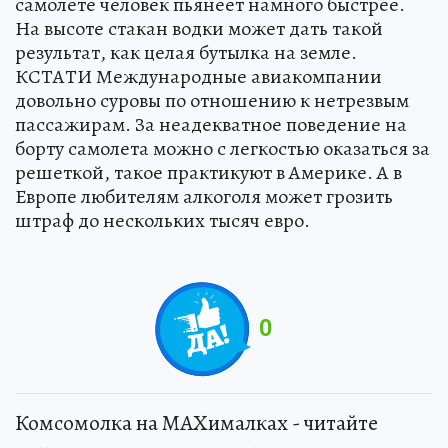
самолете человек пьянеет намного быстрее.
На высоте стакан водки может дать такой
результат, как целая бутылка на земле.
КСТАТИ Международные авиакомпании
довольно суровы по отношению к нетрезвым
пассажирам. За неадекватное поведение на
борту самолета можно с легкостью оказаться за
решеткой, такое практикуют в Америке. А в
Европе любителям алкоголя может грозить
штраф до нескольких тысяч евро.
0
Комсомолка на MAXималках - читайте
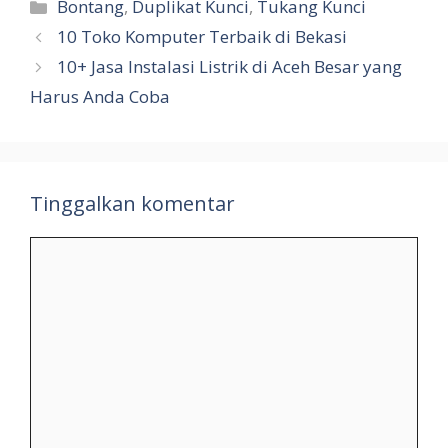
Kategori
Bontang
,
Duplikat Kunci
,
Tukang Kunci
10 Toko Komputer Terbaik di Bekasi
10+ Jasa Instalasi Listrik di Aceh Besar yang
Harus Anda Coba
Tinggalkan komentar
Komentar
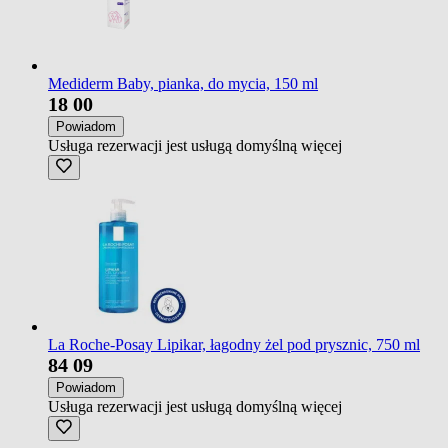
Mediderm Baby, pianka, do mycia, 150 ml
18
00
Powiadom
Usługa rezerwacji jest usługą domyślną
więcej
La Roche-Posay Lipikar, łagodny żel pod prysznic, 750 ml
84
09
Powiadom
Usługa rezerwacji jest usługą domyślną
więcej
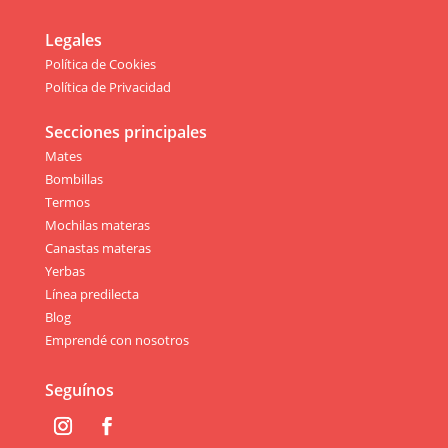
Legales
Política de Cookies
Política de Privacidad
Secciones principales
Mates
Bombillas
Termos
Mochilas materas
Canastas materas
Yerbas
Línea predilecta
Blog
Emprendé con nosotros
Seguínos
---
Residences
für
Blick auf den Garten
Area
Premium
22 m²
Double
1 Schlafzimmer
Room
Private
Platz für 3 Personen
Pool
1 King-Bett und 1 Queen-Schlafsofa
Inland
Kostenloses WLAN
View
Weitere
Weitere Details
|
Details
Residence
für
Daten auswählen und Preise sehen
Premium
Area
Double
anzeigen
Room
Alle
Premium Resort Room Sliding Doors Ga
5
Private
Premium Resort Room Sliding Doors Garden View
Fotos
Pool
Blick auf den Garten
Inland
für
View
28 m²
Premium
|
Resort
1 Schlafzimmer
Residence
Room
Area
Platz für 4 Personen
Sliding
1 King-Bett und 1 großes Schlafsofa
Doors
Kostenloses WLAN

■ Problem to solve
Tell how many lines of the data include the word "Doors", without any other words.

■ Response below
3